Combinations Problem
MediumUpdated: Aug 2, 2025
Practice on:
Problem
Given two integers n and k, return all possible combinations of k numbers out of the range [1, n].
You may return the answer in any order.
Examples
Example 1:
Input: n = 4, k = 2
Output:
[
[2,4],
[3,4],
[2,3],
[1,2],
[1,3],
[1,4],
]
Example 2:
Input: n = 1, k = 1
Output: [[1]]
Solution
Method 1 – Backtracking (DFS)
Intuition
To generate all combinations of k numbers from 1 to n, we can use backtracking to build each combination step by step, exploring all possible choices at each step.
Approach
- Start with an empty combination and a starting number 1.

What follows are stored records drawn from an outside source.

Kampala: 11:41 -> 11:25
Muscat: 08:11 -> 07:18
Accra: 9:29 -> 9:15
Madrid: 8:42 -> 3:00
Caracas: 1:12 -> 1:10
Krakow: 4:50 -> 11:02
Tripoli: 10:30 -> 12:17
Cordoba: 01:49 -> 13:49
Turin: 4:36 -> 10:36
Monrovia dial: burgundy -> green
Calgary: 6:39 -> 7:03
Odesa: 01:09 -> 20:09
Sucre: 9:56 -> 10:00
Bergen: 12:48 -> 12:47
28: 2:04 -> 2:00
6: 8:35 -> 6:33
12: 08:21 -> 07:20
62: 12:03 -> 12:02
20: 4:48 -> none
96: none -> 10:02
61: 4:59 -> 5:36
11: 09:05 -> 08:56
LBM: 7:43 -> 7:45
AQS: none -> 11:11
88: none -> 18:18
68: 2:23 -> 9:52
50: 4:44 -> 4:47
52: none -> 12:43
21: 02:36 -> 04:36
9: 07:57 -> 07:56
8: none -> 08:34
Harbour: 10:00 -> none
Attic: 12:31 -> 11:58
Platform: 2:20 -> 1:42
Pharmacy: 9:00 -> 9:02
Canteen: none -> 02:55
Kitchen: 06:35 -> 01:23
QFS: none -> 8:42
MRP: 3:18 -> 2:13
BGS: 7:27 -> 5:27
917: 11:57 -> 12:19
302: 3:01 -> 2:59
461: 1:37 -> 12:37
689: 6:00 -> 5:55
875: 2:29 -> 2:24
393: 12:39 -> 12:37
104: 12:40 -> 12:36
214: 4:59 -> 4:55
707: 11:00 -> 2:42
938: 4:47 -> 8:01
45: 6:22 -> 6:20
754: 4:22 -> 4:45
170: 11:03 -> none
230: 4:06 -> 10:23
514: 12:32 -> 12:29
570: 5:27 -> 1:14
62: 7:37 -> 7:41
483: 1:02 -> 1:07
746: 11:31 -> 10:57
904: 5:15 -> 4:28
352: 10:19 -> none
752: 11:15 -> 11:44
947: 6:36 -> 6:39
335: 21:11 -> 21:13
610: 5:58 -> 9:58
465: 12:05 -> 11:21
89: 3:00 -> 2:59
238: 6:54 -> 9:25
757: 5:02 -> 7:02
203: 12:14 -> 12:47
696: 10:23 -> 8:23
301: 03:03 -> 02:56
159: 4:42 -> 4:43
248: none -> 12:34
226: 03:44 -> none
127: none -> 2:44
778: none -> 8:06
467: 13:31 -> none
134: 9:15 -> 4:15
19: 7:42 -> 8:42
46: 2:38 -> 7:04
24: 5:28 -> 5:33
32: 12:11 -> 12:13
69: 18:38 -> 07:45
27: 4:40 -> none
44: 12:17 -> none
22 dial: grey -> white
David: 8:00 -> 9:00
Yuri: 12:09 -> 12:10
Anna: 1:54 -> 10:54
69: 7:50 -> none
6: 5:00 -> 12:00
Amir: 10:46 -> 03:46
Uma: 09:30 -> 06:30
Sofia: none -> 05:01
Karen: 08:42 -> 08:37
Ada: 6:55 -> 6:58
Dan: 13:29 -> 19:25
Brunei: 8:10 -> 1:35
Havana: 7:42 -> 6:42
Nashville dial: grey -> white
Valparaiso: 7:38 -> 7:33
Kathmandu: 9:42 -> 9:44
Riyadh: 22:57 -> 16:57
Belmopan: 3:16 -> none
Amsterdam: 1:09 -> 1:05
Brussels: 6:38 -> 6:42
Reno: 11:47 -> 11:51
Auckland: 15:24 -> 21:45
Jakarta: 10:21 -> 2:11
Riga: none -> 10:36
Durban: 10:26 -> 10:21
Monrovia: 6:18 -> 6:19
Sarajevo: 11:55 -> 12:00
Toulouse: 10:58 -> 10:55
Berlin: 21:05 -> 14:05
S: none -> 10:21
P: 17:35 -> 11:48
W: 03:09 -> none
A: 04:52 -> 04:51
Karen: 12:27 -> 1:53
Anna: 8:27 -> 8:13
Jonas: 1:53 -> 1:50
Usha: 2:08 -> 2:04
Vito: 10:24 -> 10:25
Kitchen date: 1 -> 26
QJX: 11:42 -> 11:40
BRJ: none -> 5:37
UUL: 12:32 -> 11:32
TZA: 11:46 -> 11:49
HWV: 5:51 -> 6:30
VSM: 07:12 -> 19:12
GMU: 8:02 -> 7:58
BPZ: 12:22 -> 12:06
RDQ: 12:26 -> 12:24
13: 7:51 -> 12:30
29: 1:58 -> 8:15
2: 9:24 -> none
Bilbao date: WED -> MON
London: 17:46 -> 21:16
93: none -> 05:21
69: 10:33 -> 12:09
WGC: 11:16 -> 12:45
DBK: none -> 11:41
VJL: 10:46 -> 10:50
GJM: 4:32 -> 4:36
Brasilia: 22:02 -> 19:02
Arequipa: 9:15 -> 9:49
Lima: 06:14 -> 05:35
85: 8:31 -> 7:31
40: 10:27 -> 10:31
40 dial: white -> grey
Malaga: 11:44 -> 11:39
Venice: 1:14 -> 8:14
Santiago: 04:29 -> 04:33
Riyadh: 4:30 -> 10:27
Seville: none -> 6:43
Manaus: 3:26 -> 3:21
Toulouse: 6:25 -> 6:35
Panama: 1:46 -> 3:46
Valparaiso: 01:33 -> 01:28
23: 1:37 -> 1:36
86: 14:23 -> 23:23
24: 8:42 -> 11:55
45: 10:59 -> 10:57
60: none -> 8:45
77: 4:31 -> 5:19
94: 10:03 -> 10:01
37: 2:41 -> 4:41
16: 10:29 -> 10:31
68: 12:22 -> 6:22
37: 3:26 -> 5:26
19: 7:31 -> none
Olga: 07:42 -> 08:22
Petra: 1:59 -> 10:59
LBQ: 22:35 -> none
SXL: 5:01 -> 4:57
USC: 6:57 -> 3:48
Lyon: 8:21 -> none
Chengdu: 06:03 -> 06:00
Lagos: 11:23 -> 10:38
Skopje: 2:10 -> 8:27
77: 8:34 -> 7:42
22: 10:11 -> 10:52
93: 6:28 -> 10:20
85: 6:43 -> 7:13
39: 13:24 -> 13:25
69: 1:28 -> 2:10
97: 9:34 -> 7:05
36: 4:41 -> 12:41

- At each step, add the next number to the current combination and recurse.
- If the combination reaches size k, add it to the answer.
- Backtrack by removing the last number and trying the next possible number.
Code
C++
class Solution {
public:
vector<vector<int>> combine(int n, int k) {
vector<vector<int>> ans;
vector<int> cur;
function<void(int)> dfs = [&](int start) {
if (cur.size() == k) { ans.push_back(cur); return; }
for (int i = start; i <= n; ++i) {
cur.push_back(i);
dfs(i+1);
cur.pop_back();
}
};
dfs(1);
return ans;
}
};
Go
func combine(n int, k int) [][]int {
var ans [][]int
var cur []int
var dfs func(int)
dfs = func(start int) {
if len(cur) == k {
tmp := make([]int, k)
copy(tmp, cur)
ans = append(ans, tmp)
return
}
for i := start; i <= n; i++ {
cur = append(cur, i)
dfs(i+1)
cur = cur[:len(cur)-1]
}
}
dfs(1)
return ans
}
Java
class Solution {
public List<List<Integer>> combine(int n, int k) {
List<List<Integer>> ans = new ArrayList<>();
List<Integer> cur = new ArrayList<>();
dfs(1, n, k, cur, ans);
return ans;
}
private void dfs(int start, int n, int k, List<Integer> cur, List<List<Integer>> ans) {
if (cur.size() == k) {
ans.add(new ArrayList<>(cur));
return;
}
for (int i = start; i <= n; i++) {
cur.add(i);
dfs(i+1, n, k, cur, ans);
cur.remove(cur.size()-1);
}
}
}
Kotlin
class Solution {
fun combine(n: Int, k: Int): List<List<Int>> {
val ans = mutableListOf<List<Int>>()
val cur = mutableListOf<Int>()
fun dfs(start: Int) {
if (cur.size == k) {
ans.add(cur.toList())
return
}
for (i in start..n) {
cur.add(i)
dfs(i+1)
cur.removeAt(cur.size-1)
}
}
dfs(1)
return ans
}
}
Python
class Solution:
def combine(self, n: int, k: int) -> list[list[int]]:
ans = []
cur = []
def dfs(start: int):
if len(cur) == k:
ans.append(cur[:])
return
for i in range(start, n+1):
cur.append(i)
dfs(i+1)
cur.pop()
dfs(1)
return ans
Rust
impl Solution {
pub fn combine(n: i32, k: i32) -> Vec<Vec<i32>> {
fn dfs(n: i32, k: i32, start: i32, cur: &mut Vec<i32>, ans: &mut Vec<Vec<i32>>) {
if cur.len() == k as usize {
ans.push(cur.clone());
return;
}
for i in start..=n {
cur.push(i);
dfs(n, k, i+1, cur, ans);
cur.pop();
}
}
let mut ans = vec![];
let mut cur = vec![];
dfs(n, k, 1, &mut cur, &mut ans);
ans
}
}
TypeScript
class Solution {
combine(n: number, k: number): number[][] {
const ans: number[][] = [];
const cur: number[] = [];
function dfs(start: number) {
if (cur.length === k) {
ans.push([...cur]);
return;
}
for (let i = start; i <= n; i++) {
cur.push(i);
dfs(i+1);
cur.pop();
}
}
dfs(1);
return ans;
}
}
Complexity
- ⏰ Time complexity:
O(C(n, k) * k), where C(n, k) is the number of combinations. Each combination takes O(k) to build. - 🧺 Space complexity:
O(C(n, k) * k), for storing all combinations.